In terms of collections, the history of the painting, already attributed to Paul Brill, still remains rather uncertain today. There are hypotheses that it may have been one of the confiscated works of the Cavalier d’Arpino (1607). The small copper painting shows a “pure” landscape, with the absence of any human figures. It falls under the tradition of Italianised Flemish landscape painting of which Bril was one of the greatest proponents, and which was much in demand by 17th-century collectors.
Salvator Rosa, 28.3 x 36 x 3.5 cm
Rome, Giuseppe Cesari called Cavalier d’Arpino, ante 1607, no. 32 (?); Rome, Scipione Borghese Collection, 1607 (?); Inventario Fidecommissario Borghese 1833, p. 26, nos 12-13 (?). Purchased by Italian state, 1902.

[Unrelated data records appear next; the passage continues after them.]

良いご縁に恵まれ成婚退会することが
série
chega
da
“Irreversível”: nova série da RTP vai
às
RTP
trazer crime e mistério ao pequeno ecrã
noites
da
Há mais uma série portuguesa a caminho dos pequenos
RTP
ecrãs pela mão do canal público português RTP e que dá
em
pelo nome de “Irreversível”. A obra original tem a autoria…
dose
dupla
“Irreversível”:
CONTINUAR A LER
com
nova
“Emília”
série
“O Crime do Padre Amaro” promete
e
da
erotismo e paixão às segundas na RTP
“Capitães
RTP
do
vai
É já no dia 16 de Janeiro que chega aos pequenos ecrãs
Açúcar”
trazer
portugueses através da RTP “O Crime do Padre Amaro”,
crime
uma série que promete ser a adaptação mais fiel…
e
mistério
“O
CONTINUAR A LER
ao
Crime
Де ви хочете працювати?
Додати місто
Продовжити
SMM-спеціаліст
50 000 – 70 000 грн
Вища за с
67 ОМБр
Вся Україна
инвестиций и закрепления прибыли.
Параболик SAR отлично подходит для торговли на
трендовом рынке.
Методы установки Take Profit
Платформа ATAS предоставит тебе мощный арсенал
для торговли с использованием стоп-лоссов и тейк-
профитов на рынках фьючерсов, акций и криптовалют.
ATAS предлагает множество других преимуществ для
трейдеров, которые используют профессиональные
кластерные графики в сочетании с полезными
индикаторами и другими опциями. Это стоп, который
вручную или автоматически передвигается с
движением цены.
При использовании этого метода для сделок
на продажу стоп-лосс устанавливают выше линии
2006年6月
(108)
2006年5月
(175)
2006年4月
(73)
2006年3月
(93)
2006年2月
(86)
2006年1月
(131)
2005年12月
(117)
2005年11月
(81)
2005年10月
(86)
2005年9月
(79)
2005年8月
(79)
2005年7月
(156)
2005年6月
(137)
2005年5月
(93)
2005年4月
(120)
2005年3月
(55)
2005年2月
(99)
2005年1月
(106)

This painting forms part of a series of landscapes in the Borghese Collection which are for the most part the work of Paul Bril or his school, although over the last few decades some of these have been attributed to Frederik van Valckenborch. The latter artist was also from Antwerp, some 15 years younger than Bril but certainly influenced by him. Especially during the 1590s, Van Valckenborch adopted some of the typical elements of the master’s pictorial production.
This work is a ‘pure’ landscape, without human figures. This type of painting is quite rare in the Borghese Collection, as most outdoor scenes contain some human presence. Those held by the Galleria are generally of small dimensions and belong to the genre of fantastic landscapes, which in the times of Scipione Borghese received the appellation ‘wild’. Indeed, Scipione Francucci (1613, st. 126-127), who authored a poem celebrating the Cardinal’s art collection, referred to a group of landscapes in the style of Bril, including perhaps the one in question, in terms which clearly show that nature plays the dominant role in these scenes. Where human figures and their traces occupy landscapes, they are assigned a minor part, being almost absorbed by the natural elements. Nature, then, is the great protagonist of this genre of paintings, which sometimes incorporate small figures of saints and shepherds or churches and buildings in the background (Herrmann Fiore 1985, p. X; Cappelletti 2006, pp. 178-179, note 38).
These characteristics are clearly visible in this work as well. The setting is a vast hilly landscape which develops on different planes of depth. The centre of the composition is occupied by a church, which is partially covered by leafy tree branches. Other buildings appear in the background on the right side as well as on the hilltops farther in the distance: their representation becomes less and less defined, to the point that they almost blend into nature itself. The vegetation is finely rendered, especially in the foreground, where sunbeams cross through the leaves of the trees, giving rise to dynamic juxtapositions of light and shadow.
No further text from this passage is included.